Dunedin's Stefannie Gillespie took out the women's race. Photo/Ben Fraser
"I couldn't have asked for any better [conditions]," said Scott, who has won three rounds of this summer's series, although that wasn't a specific target when the series began.
"I'm happy with that," he said. "I'm training at high performance up in Auckland and using these as swimming for the longer 10k stuff - the Aussie and New Zealand nationals have just gone and that's finished now until the end of the year, but these [open water swims] are to keep doing a bit of swimming that's not in the pool."

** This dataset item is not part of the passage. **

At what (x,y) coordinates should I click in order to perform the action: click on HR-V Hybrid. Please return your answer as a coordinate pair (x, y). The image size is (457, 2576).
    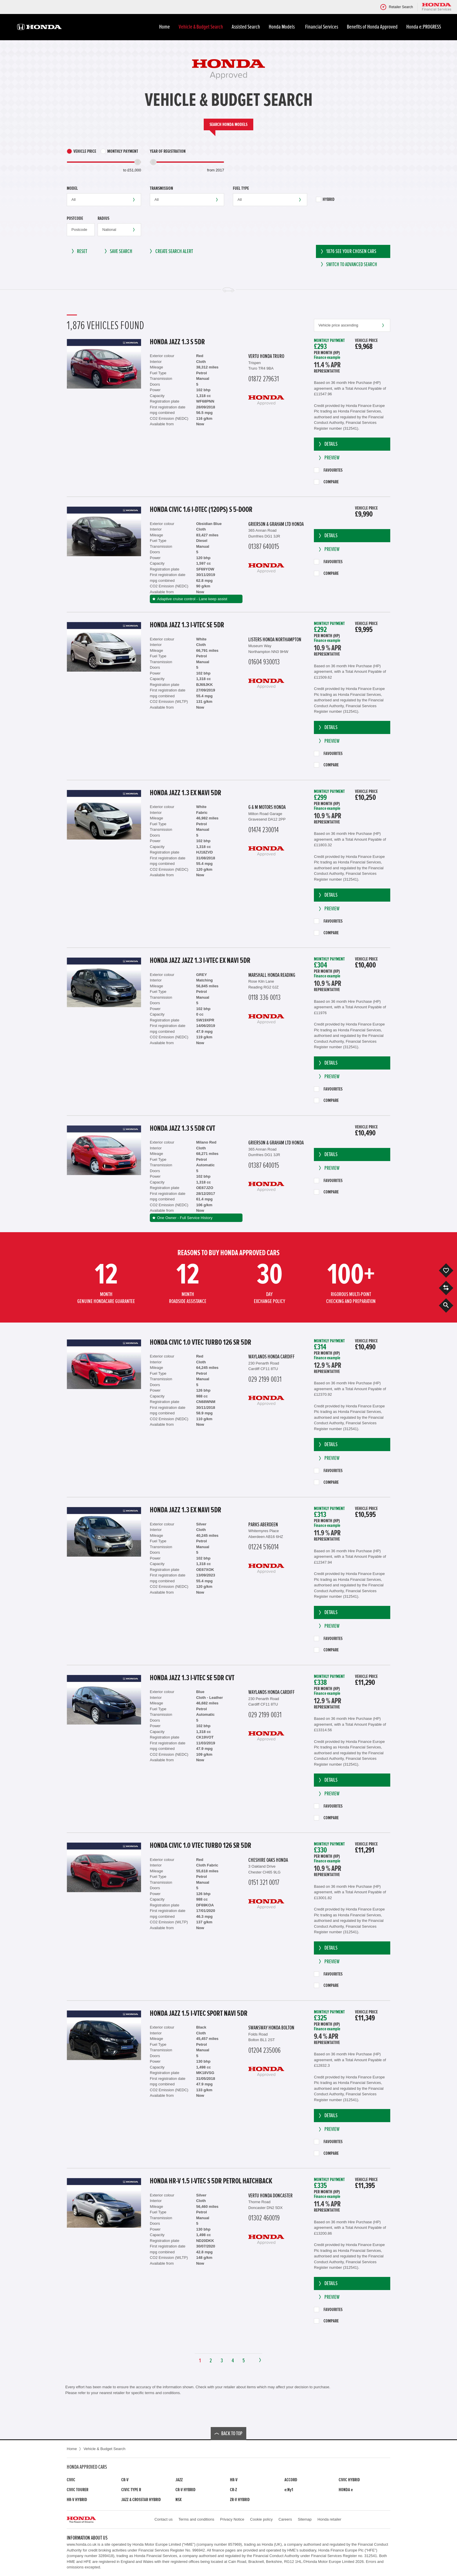     Looking at the image, I should click on (77, 2499).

With the series now moving on the Christchurch before returning to the North Island for the Bay of Islands Classic in Paihia and King of the Bays in Auckland, Boles is unsure if he will make it to any other swims in the series as his focus turns to the New Zealand age group championships in Wellington next month.
"It's good to be able to represent Rotorua and just get out there and have a good time," he said.
Men's winner Matt Scott. Photo/Ben Fraser
Jackson Dawson was third in the men's race.
The women's race was won, as it was last year at the inaugural event, by Dunedin's Stefannie Gillespie.
"I realised about half way through that I was the defending champion from last year - I'd only just remembered," she said.
"I just thought, try to keep going, I got on to a pack of boys and just tried to hang onto them as long as I could."
Swimming with others works in a similar way to drafting in cycling.
"It makes a big difference and you have someone to push you along as well. If you're out there on your own, you kind of get into a bit of a rhythm, but if there's someone right beside you or right behind you, you know you've got to push a bit harder."
Sammy Winward and Claudia Ashby were second and third respectively in the women's race. Gillespie plans to take part in all of the remaining three swims in the series.